1. ## Solved Complex Analysis

$\int\frac{sin(\pi.z)}{z^{2}(z-2)}dz$

This was the the problem i was give and it asks to integrate around the contours center a=-2, a=0, a=2 and radius 1.

i) a=-2 gives and answer of 0 because it is holomorphic everywhere

ii) a=0 gives and answer of $\pi i$

iii) a=2 gives and answer of 0 as $\int \frac{f(z)}{z-2} dz$, when $f(z)=\frac{sin(\pi.z)}{z^{2}}$, = $2\pi.i \frac{sin(\pi.2)}{2^{2}}=0$

could some please check my working for me as am a bit confused about $sin(\pi.z)$ around the contours.

thanks bobisback

2. The essential point is that the integral can be written as...

$\int_{\gamma}\frac{\sin (\pi z)}{z^{2}\cdot (z-2)}\cdot dz= \pi \int_{\gamma} \frac{sinc (z)}{z\cdot (z-2)}\cdot dz$ (1)
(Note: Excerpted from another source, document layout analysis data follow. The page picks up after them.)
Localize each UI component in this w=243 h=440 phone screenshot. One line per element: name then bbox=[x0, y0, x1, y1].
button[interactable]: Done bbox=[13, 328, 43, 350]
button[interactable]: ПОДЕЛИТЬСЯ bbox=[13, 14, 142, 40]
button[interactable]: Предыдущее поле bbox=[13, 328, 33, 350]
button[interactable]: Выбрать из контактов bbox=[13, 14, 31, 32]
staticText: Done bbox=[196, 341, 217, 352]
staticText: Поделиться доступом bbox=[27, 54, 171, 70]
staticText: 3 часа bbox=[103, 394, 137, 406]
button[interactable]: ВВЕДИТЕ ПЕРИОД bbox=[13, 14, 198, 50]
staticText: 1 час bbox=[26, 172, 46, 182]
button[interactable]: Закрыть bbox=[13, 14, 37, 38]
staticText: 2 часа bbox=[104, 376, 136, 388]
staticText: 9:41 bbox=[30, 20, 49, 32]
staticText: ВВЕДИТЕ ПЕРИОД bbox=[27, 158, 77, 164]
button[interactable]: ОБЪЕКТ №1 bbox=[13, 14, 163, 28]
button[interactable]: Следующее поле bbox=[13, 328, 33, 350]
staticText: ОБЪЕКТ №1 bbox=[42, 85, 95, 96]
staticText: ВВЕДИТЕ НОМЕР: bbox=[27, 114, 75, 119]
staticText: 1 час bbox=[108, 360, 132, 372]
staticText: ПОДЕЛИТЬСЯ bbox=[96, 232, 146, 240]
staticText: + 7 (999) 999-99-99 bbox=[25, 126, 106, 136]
... where $sinc (z) = \frac{\sin (\pi z)}{\pi z}$ is an entire function [i.e. a fuction which is analytic in the whole complex plane...] , so that the function to be integrate has only single poles in $z=0$ and $z=2$. In this case we can apply the Cauchy's integral formula...

$\int_{\gamma} f(z)\cdot dz = 2\pi j \sum_{n} r_{n}$ (2)

... where the $r_{n}$ are the residues of all single poles inside $\gamma$. Now we have three possibilities...

a) if $\gamma$ is the unit circle centered in $a=-2$ there are no poles inside $\gamma$ and is $\int_{\gamma} f(z)\cdot dz =0$...

b) if $\gamma$ is the unit circle centered in $a=0$ there is a pole in $z=0$ inside $\gamma$ and its residue is $\lim_{z \rightarrow 0} \pi \frac{sinc (z)}{z-2} = - \frac{\pi}{2}$ so that is $\int_{\gamma} f(z)\cdot dz = - j \pi^{2}$...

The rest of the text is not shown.